**TASK OBJECTIVE**
Print nothing beyond the line with "وقتها على الاظهر": every line from the beginning of the data up to it, that line included, and no pictures.

(Collection entries)

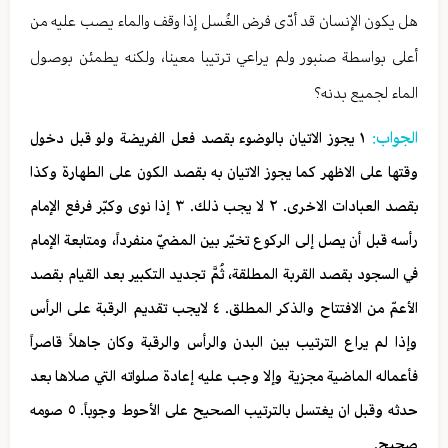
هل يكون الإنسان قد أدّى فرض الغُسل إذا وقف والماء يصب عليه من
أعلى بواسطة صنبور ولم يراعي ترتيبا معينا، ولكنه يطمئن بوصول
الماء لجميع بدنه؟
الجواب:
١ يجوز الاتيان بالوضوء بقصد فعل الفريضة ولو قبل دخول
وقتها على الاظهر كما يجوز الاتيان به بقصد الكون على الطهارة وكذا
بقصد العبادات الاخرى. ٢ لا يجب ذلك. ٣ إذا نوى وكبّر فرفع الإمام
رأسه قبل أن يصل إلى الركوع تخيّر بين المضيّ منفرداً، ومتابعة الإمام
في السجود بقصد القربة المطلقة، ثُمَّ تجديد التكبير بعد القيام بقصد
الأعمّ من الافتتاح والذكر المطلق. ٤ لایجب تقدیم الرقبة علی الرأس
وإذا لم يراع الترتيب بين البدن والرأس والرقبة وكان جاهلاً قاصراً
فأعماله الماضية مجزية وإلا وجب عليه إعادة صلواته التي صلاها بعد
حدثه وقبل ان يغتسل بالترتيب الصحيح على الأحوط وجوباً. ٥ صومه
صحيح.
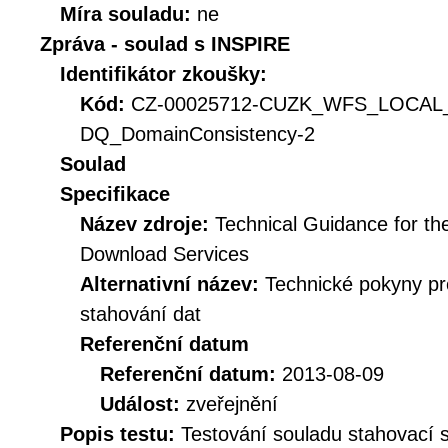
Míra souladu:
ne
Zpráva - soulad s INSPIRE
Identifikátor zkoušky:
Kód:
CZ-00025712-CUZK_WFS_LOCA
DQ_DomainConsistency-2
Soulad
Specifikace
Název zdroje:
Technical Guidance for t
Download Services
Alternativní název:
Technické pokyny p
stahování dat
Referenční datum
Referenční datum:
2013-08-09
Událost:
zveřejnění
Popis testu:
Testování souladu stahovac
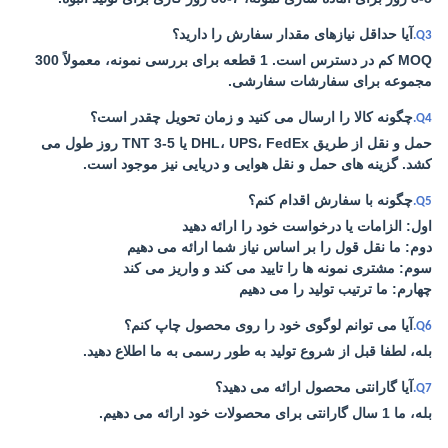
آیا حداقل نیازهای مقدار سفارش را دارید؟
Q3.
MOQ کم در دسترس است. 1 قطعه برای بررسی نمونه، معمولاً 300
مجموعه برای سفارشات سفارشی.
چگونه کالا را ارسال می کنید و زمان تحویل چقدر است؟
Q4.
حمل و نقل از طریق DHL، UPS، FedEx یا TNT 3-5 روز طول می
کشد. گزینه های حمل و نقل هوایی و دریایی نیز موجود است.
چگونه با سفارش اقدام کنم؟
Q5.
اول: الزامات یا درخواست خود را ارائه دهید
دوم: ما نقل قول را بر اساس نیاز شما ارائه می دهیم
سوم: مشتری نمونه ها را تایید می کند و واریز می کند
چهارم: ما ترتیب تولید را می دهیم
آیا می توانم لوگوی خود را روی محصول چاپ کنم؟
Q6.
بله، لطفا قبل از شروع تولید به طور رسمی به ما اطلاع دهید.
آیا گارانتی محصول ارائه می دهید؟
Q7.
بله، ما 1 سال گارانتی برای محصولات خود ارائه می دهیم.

**ANSWER BOX**
هل يكون الإنسان قد أدّى فرض الغُسل إذا وقف والماء يصب عليه من
أعلى بواسطة صنبور ولم يراعي ترتيبا معينا، ولكنه يطمئن بوصول
الماء لجميع بدنه؟
الجواب:
١ يجوز الاتيان بالوضوء بقصد فعل الفريضة ولو قبل دخول
وقتها على الاظهر كما يجوز الاتيان به بقصد الكون على الطهارة وكذا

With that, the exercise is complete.